Associação Feminina Portuguesa para a Paz

[2] Created on 11 November 1935, to coincide with the Armistice of World War I, on which day many of its founder members attended a memorial ceremony, and approved by the Civil Government of Lisbon on 8 February of the following year, the Associação Feminina Portuguesa para a Paz (AFPP) was initially established in Lisbon by a group of twenty female activists who stated their concern about "constant threats that hover over the world and startle the hearts of all women.

[2][4][5] Every year members of the AFPP would lay flowers at war memorials on 9 April, the anniversary of the Battle of La Lys, in which many Portuguese soldiers were killed.
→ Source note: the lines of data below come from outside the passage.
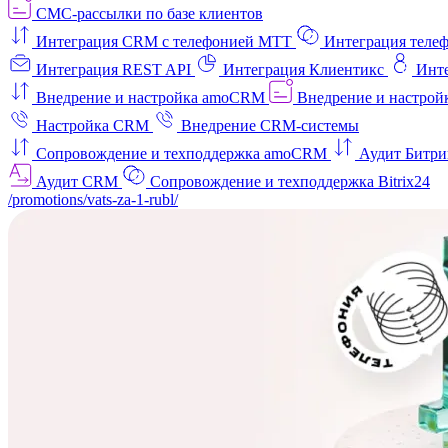
СМС-рассылки по базе клиентов
Интеграция CRM с телефонией МТТ
Интеграция телеф
Интеграция REST API
Интеграция Клиентикс
Инт
Внедрение и настройка amoCRM
Внедрение и настройк
Настройка CRM
Внедрение CRM-системы
Сопровождение и техподдержка amoCRM
Аудит Битри
Аудит CRM
Сопровождение и техподдержка Bitrix24
/promotions/vats-za-1-rubl/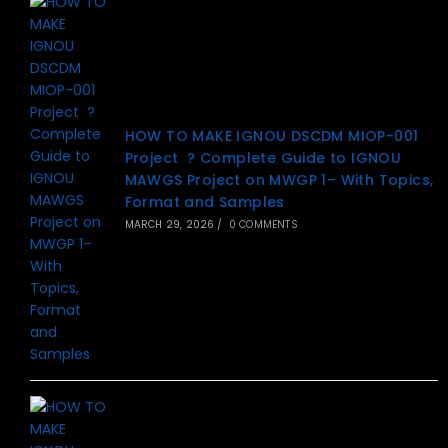
HOW TO MAKE IGNOU DSCDM MIOP-001
Project ? Complete Guide to IGNOU
MAWGS Project on MWGP 1– With Topics,
Format and Samples
MARCH 29, 2026
/
0 COMMENTS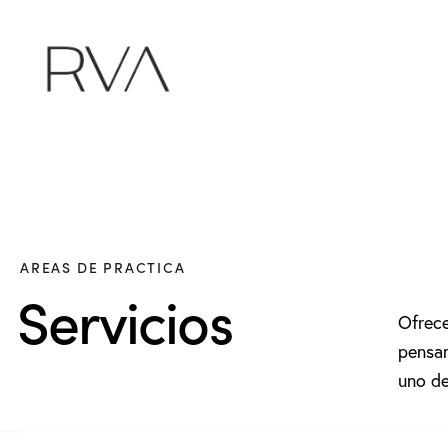
AREAS DE PRACTICA
Servicios
Ofrece
pensan
uno de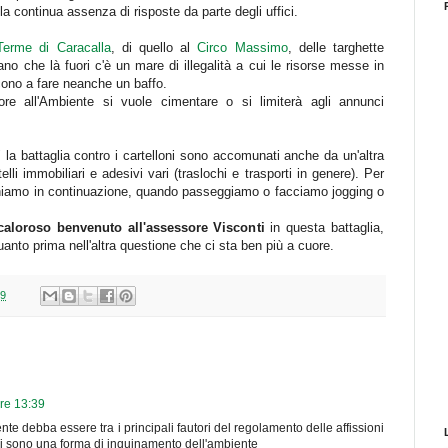
 continua assenza di risposte da parte degli uffici.
Terme di Caracalla
, di quello al
Circo Massimo
, delle targhette
ano che là fuori c'è un mare di illegalità a cui le risorse messe in
ono a fare neanche un baffo.
re all'Ambiente si vuole cimentare o si limiterà agli annunci
 la battaglia contro i cartelloni sono accomunati anche da un'altra
telli immobiliari e adesivi vari (traslochi e trasporti in genere). Per
chiamo in continuazione, quando passeggiamo o facciamo jogging o
caloroso benvenuto all'assessore Visconti
in questa battaglia,
anto prima nell'altra questione che ci sta ben più a cuore.
09
ore 13:39
nte debba essere tra i principali fautori del regolamento delle affissioni
sivi sono una forma di inquinamento dell'ambiente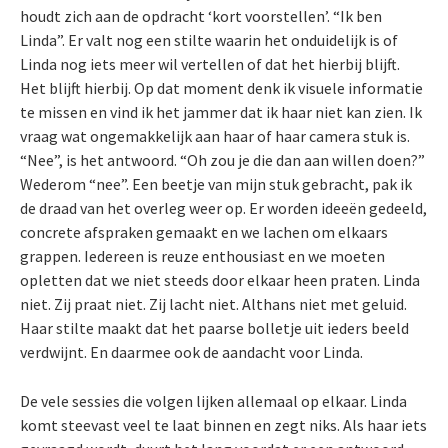
houdt zich aan de opdracht ‘kort voorstellen’. “Ik ben
Linda”. Er valt nog een stilte waarin het onduidelijk is of
Linda nog iets meer wil vertellen of dat het hierbij blijft.
Het blijft hierbij. Op dat moment denk ik visuele informatie
te missen en vind ik het jammer dat ik haar niet kan zien. Ik
vraag wat ongemakkelijk aan haar of haar camera stuk is.
“Nee”, is het antwoord. “Oh zou je die dan aan willen doen?”
Wederom “nee”. Een beetje van mijn stuk gebracht, pak ik
de draad van het overleg weer op. Er worden ideeën gedeeld,
concrete afspraken gemaakt en we lachen om elkaars
grappen. Iedereen is reuze enthousiast en we moeten
opletten dat we niet steeds door elkaar heen praten. Linda
niet. Zij praat niet. Zij lacht niet. Althans niet met geluid.
Haar stilte maakt dat het paarse bolletje uit ieders beeld
verdwijnt. En daarmee ook de aandacht voor Linda.
De vele sessies die volgen lijken allemaal op elkaar. Linda
komt steevast veel te laat binnen en zegt niks. Als haar iets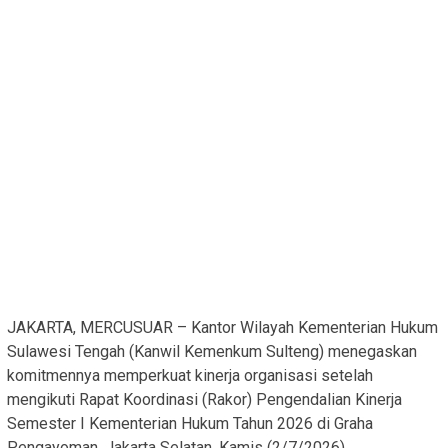
JAKARTA, MERCUSUAR – Kantor Wilayah Kementerian Hukum
Sulawesi Tengah (Kanwil Kemenkum Sulteng) menegaskan
komitmennya memperkuat kinerja organisasi setelah
mengikuti Rapat Koordinasi (Rakor) Pengendalian Kinerja
Semester I Kementerian Hukum Tahun 2026 di Graha
Pengayoman, Jakarta Selatan, Kamis (2/7/2026).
[6] Coinciding with the outbreak of the Spanish Civil War and in the aftermath of constant political crises in Portugal that marked the end of the First Portuguese Republic and the rise of the Estado Novo, the association initially took as its main objective the search for solutions to spread ideas of peace and human solidarity, "diverting the spirit of youth from warlike concerns".

This led its members to start to address the struggle for the improvement of the living conditions of women in all spheres of Portuguese society, covering equal rights and constitutional freedoms, as well as aiming to combat illiteracy, hunger, disease, and poverty.

After the 25 April 1974 Carnation Revolution, which overthrew the Estado Novo, some past members wanted to reactivate the AFPP but a meeting held to discuss such a proposal rejected the idea because there was by then in existence the Conselho Português para a Paz e Cooperação (Portuguese Council for Peace and Cooperation -CPPC).